Torna la sfilata di carri ma mancano gli iscritti 

Lavis, appello della Pro loco per far crescere le adesioni. Nardelli: «Entro il 26 serve la pre-iscrizione, per avere le autorizzazioni». Trasloca la maccheronata

di Daniele Erler

LAVIS . Lavis rischia di restare senza la sfilata dei carri di Carnevale, di nuovo. L’anno scorso era stata la Pro loco a rinunciare all’evento, per questioni di sicurezza. Il nuovo direttivo sta facendo tutto il possibile per organizzarla per il giovedì grasso, il 28 febbraio: ma c’è un problema. Mancano le adesioni. «Abbiamo scritto ai gruppi che sfilavano negli anni scorsi – spiega Erika Nardelli, portavoce della Pro loco –. Finora ci hanno risposto solo in due: troppo pochi. Per questo facciamo un appello. Sul nostro sito (prolocolavis.it, ndr) sarà caricato il regolamento per la sfilata. Entro il 26 gennaio abbiamo bisogno di una pre-iscrizione all’indirizzo email info@prolocolavis.it. Non è vincolante, ma permette a noi e al Comune di Lavis di andare avanti con l’organizzazione, predisponendo tutte le autorizzazioni necessarie». La Pro loco cerca non solo gli allestitori di carri ma anche semplici gruppi in maschera che sfilino: possono essere gli asili, le associazioni, ma anche compagnie di amici, come già successo in passato. La speranza è che l’appello possa essere raccolto da chi già partecipa ad altre sfilate negli altri giorni di Carnevale, soprattutto in Rotaliana. Per i carri i precetti per la sicurezza rimangono comunque un limite che rischia di complicare le cose: «Durante la sfilata non possono esserci persone sul carro e questo può essere un problema ad esempio per il movimento di alcune parti meccaniche, ma speriamo possa essere superato con altre soluzioni, magari più creative», spiega Nardelli.

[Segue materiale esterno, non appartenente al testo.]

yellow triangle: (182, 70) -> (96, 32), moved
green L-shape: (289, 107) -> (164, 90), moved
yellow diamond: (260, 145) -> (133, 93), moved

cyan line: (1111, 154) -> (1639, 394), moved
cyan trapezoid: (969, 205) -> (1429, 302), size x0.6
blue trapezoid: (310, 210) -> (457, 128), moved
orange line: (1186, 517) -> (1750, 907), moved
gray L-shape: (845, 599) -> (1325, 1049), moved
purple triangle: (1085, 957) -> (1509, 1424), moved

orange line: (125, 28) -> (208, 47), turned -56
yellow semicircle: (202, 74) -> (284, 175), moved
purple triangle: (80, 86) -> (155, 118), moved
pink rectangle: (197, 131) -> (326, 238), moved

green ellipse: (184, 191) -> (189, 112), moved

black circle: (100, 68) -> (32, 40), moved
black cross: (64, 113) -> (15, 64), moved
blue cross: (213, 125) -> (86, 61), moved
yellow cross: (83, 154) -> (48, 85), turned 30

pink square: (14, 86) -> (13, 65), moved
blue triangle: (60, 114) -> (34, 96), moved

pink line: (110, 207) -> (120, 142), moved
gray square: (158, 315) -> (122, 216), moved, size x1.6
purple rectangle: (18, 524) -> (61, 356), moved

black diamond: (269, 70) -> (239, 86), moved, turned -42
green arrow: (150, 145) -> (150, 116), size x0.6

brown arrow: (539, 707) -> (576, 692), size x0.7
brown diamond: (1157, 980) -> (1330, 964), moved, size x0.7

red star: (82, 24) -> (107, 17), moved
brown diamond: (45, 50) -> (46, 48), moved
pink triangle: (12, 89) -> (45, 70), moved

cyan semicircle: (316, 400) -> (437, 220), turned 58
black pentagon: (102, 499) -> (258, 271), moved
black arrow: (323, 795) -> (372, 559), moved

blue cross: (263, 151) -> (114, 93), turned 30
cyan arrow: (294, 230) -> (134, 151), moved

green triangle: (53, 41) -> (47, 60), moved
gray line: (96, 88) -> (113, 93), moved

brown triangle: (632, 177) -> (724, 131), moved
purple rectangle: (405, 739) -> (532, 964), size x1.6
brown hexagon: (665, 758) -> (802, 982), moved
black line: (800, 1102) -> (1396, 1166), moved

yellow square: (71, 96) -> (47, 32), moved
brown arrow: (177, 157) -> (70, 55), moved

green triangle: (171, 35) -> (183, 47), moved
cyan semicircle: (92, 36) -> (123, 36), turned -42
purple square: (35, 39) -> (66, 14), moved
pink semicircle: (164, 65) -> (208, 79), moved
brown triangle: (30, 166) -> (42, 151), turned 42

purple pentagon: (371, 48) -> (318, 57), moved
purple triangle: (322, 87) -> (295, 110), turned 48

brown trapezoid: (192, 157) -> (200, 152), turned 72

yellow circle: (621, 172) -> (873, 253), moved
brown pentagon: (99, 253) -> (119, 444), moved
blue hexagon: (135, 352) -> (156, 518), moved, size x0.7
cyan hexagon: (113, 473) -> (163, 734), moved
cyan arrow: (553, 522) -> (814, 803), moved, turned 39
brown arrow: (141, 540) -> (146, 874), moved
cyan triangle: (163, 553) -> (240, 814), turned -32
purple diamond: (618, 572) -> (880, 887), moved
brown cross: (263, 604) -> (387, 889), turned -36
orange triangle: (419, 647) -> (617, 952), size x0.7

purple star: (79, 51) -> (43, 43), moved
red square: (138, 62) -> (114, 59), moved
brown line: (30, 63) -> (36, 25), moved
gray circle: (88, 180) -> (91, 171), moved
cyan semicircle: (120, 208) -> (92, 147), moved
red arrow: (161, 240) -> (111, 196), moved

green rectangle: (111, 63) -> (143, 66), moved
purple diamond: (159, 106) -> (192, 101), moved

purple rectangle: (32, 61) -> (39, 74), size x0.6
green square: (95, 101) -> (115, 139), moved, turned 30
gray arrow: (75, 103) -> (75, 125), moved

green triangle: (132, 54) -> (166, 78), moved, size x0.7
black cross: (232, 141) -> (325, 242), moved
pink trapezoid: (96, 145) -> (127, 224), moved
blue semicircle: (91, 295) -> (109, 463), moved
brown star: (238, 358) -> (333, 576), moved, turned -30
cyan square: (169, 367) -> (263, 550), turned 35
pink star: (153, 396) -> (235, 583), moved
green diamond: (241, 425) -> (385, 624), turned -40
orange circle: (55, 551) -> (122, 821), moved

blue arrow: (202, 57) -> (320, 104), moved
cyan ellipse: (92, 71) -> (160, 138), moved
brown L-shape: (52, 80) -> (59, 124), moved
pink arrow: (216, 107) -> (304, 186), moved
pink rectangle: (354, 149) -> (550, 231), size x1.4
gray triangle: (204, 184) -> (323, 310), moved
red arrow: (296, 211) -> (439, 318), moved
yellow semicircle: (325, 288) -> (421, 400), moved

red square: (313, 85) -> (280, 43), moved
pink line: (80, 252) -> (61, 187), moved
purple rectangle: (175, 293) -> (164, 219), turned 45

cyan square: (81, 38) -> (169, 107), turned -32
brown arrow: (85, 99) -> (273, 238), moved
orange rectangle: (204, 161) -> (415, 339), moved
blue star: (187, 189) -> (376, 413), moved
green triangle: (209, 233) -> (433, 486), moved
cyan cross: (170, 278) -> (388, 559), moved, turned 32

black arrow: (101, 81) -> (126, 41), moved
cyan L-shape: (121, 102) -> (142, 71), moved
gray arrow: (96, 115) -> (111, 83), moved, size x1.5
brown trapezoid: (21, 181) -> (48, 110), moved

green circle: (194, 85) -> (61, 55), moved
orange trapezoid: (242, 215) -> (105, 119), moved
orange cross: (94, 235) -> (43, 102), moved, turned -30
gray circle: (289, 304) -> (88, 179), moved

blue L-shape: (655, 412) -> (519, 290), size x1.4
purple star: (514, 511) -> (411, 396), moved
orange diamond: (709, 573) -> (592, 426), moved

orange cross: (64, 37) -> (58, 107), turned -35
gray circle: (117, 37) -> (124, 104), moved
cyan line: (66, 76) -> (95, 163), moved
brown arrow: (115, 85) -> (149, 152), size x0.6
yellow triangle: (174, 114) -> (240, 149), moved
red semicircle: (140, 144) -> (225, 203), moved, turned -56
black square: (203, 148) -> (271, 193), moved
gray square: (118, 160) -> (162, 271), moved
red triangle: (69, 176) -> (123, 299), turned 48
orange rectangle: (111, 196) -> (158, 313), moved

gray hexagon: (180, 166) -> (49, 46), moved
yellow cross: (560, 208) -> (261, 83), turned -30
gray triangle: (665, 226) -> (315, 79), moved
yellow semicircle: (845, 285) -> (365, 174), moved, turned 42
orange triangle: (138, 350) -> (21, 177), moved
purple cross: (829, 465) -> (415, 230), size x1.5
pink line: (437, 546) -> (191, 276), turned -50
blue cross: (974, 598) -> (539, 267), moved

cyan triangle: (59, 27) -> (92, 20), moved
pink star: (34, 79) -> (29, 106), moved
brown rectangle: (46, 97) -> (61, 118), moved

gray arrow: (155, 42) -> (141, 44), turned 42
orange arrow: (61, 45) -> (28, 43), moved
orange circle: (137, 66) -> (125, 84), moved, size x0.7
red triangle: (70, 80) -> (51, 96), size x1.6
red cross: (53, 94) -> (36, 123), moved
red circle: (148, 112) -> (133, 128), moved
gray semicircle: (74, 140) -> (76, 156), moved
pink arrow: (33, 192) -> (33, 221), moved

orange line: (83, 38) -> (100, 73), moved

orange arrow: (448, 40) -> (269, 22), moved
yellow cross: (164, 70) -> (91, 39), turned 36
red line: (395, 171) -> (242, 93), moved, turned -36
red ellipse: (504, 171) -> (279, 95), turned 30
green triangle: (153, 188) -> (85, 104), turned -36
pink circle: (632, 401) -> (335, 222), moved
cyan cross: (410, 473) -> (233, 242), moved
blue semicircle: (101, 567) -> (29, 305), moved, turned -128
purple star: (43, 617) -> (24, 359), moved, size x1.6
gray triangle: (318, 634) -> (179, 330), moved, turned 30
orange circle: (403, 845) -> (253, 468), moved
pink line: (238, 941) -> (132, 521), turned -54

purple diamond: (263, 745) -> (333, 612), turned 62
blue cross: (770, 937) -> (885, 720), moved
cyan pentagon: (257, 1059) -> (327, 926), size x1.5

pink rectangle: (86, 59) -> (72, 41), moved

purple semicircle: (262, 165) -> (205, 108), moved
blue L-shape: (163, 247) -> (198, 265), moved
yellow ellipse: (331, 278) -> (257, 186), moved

Le sfilate dei carri hanno subito una battuta d’arresto dopo l’incidente a Vigolo Vattaro, nel febbraio 2017, quando il carro di Scooby Doo si rovesciò mentre affrontava la rotatoria per Bosentino. Ci furono feriti e un procedimento con un’ingente richiesta di danni. L’anno scorso diverse sfilate in Trentino, non solo a Lavis, furono annullate. Quest’anno si sta cercando di far rivivere la tradizione, senza però rinunciare alla sicurezza. Da qui derivano i limiti che però la Pro loco spera non costringano ad annullare tutto. Anche perché la tradizione dei carri a Lavis si perde nella memoria dei tempi. Dalla fine degli anni Cinquanta e fino al 1970 il Carnevale era in mano all’oratorio che iniziò a proporre le prime sfilate. Un anno ci furono ben 16 carri: solo uno proveniente da San Michele, tutti gli altri erano costruiti da gente del paese. Come altre tradizioni, anche questa si perse poi nel tempo. E venne recuperata esattamente vent’anni fa, quando si inventò la formula del “Carnevale riciclone”, introducendo come punto qualificante il rispetto per l’ambiente e il riciclo.

Intanto per il Carnevale 2019, nella speranza del ritorno dei carri, si sta pensando a un altro cambio di location. La maccheronata – cuore del Carnevale – non sarà più in piazza Grazioli, come negli ultimi due anni. Né nella piazza del mercato, come prima. Salvo cambiamenti, sarà nella piazzetta delle suore canossiane, sul retro di palazzo Maffei.